Data performance challenges are a universal part of application development. No technology, platform, or development methodology can allow us to escape completely from them. As data gets larger, the ways to inadvertently abuse it become more numerous.
Solving these problems is often seen as a reactive task. An application performs slowly, someone complains, and a developer or administrator needs to research, find the source of the latency, and fix it (somehow). Often, though, the solution is one that could have been implemented proactively as part of the original release of the offending code.
These alternatives can be seen as choices we make in application development every day:
1. Do it right the first time.
2. Do it quickly the first time.
This challenge can be sarcastically addressed like this:
While silly, these do represent real organizational challenges, decisions, and decision-making processes that are not silly.

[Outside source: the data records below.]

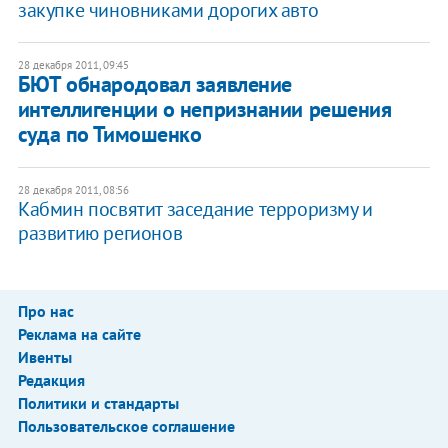
закупке чиновниками дорогих авто
28 декабря 2011, 09:45
БЮТ обнародовал заявление
интеллигенции о непризнании решения
суда по Тимошенко
28 декабря 2011, 08:56
Кабмин посвятит заседание терроризму и
развитию регионов
Про нас
Реклама на сайте
Ивенты
Редакция
Политики и стандарты
Пользовательское соглашение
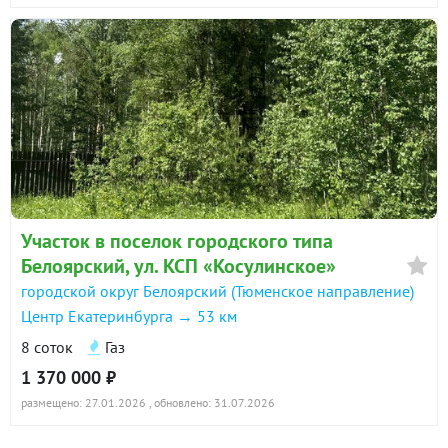
Участок в поселок городского типа
Белоярский, ул. КСП «Косулинское»
городской округ Белоярский (Тюменское направление)
Центр Екатеринбурга → 53 км
8 соток
Газ
1 370 000 ₽
размещено: 27.01.2026
, обновлено: 31.07.2026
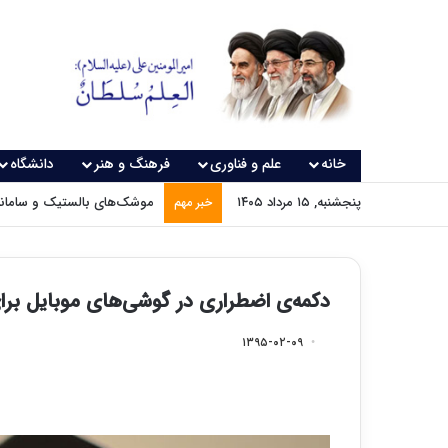
خانه
علم و فناوری
فرهنگ و هنر
دانشگاه
پنجشنبه, ۱۵ مرداد ۱۴۰۵
موشک‌های بالستیک و سامانه‌
خبر مهم
دکمه‌ی اضطراری در گوشی‌های موبایل ب
۱۳۹۵-۰۲-۰۹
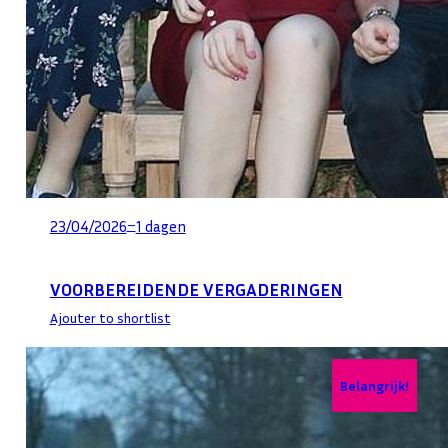
–
23/04/2026
1 dagen
VOORBEREIDENDE VERGADERINGEN
Ajouter to shortlist
Belangrijk!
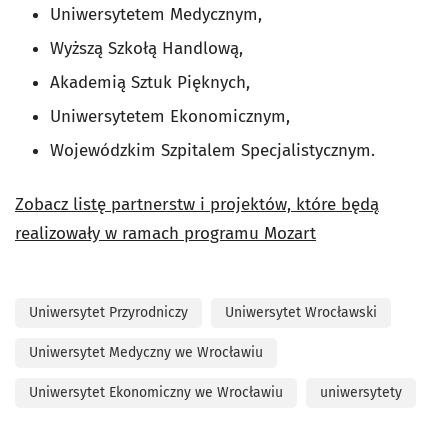
Uniwersytetem Medycznym,
Wyższą Szkołą Handlową,
Akademią Sztuk Pięknych,
Uniwersytetem Ekonomicznym,
Wojewódzkim Szpitalem Specjalistycznym.
Zobacz listę partnerstw i projektów, które będą
realizowały w ramach programu Mozart
Uniwersytet Przyrodniczy
Uniwersytet Wrocławski
Uniwersytet Medyczny we Wrocławiu
Uniwersytet Ekonomiczny we Wrocławiu
uniwersytety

I can think of a seemingly endless list of mistakes made over the years that were the direct result of speed over precision. While not all errors can be avoided in life, there is value in preventing as many as is reasonably possible up-front. This also has the bonus of improving our sleep schedules at those times when bad things happen. Therefore, striking a comfortable balance between design and architecture and technical debt is a valuable skill in software development.

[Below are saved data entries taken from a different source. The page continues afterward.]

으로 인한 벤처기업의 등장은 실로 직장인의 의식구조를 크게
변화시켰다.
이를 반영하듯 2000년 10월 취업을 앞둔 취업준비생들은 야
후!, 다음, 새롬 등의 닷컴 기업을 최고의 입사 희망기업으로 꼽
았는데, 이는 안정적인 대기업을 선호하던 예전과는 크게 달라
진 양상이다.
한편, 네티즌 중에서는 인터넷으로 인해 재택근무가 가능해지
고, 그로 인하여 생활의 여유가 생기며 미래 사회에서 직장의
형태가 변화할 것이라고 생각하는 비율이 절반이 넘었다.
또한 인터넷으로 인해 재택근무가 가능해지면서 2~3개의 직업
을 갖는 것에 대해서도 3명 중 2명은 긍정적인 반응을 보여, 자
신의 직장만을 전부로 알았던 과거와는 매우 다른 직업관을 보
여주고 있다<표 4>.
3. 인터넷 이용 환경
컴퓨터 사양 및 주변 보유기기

Here are some examples and how they impacted real projects, software, and people. The names and details are different, the but the mistakes illustrated have been made many times by many people.
Data Retention, Who Needs It?
Creating a new table is a common task. What is not common enough, though, are the questions we should ask ourselves when creating a new data structure.
Imagine a log table that will accept application log data on a regular basis. The table is created as an afterthought with no additional considerations as to how it will be used in the future:
CREATE TABLE dbo.application_log (log_id INT NOT NULL IDENTITY(1,1), log_time DATETIME2(3) NOT NULL, log_title VARCHAR(100) NOT NULL, log_message VARCHAR(MAX) NOT NULL, is_error BIT NOT NULL, error_detail VARCHAR(MAX) NULL);
The application begins to run for the first time and everything is great! 6 months later, though, developers complain that application logging is slow. In addition, the application database has been growing unusually large, consuming an unexpected amount of storage and backup resources.
What was forgotten? Retention! When creating new data, determine a retention policy for it and ensure that computing resources can handle the associated data growth over time.
A retention period for data could be a week, a month, a year, or forever, depending on how quickly it grows and what it is used for. In the log example above, developers likely would have assigned a retention period of 1 week (or maybe a month) to the data and cleaned up any older data during a low-volume time.
OK, problem solved! A retention process is created that cleans up data older than a week each evening. The cleanup process takes an exceptionally long time to process, though. So long, that it is stopped and investigated. What else was forgotten? Indexes! The table above has no clustered or non-clustered indexes. With each cleanup of old data that occurred, the table had to be scanned. In addition to being slow, that scan will block other processes that try to log to the table. The following adds a clustered primary key and a supporting non-clustered index on log_time:
CREATE TABLE dbo.application_log (log_id INT NOT NULL IDENTITY(1,1) CONSTRAINT PK_application_log PRIMARY KEY CLUSTERED, log_time DATETIME2(3) NOT NULL, log_title VARCHAR(100) NOT NULL, log_message VARCHAR(MAX) NOT NULL, is_error BIT NOT NULL, error_detail VARCHAR(MAX) NULL); CREATE NONCLUSTERED INDEX IX_application_log_log_time ON dbo.application_log (log_time);
If this table is highly transactional, even during less busy times, then the deletions made as part of retention could be batched. This reduces each transaction size and reduces contention with other transactional processes running at the same time.
The Data Type Follies
Data structures are easy to create and hard to change. Once applications, reports, APIs, and users are relying on a specific database schema, changing it becomes challenging. The more time that passes, the more work is needed. Choosing the best data types on day one can save more work later and as a bonus, help prevent bad data.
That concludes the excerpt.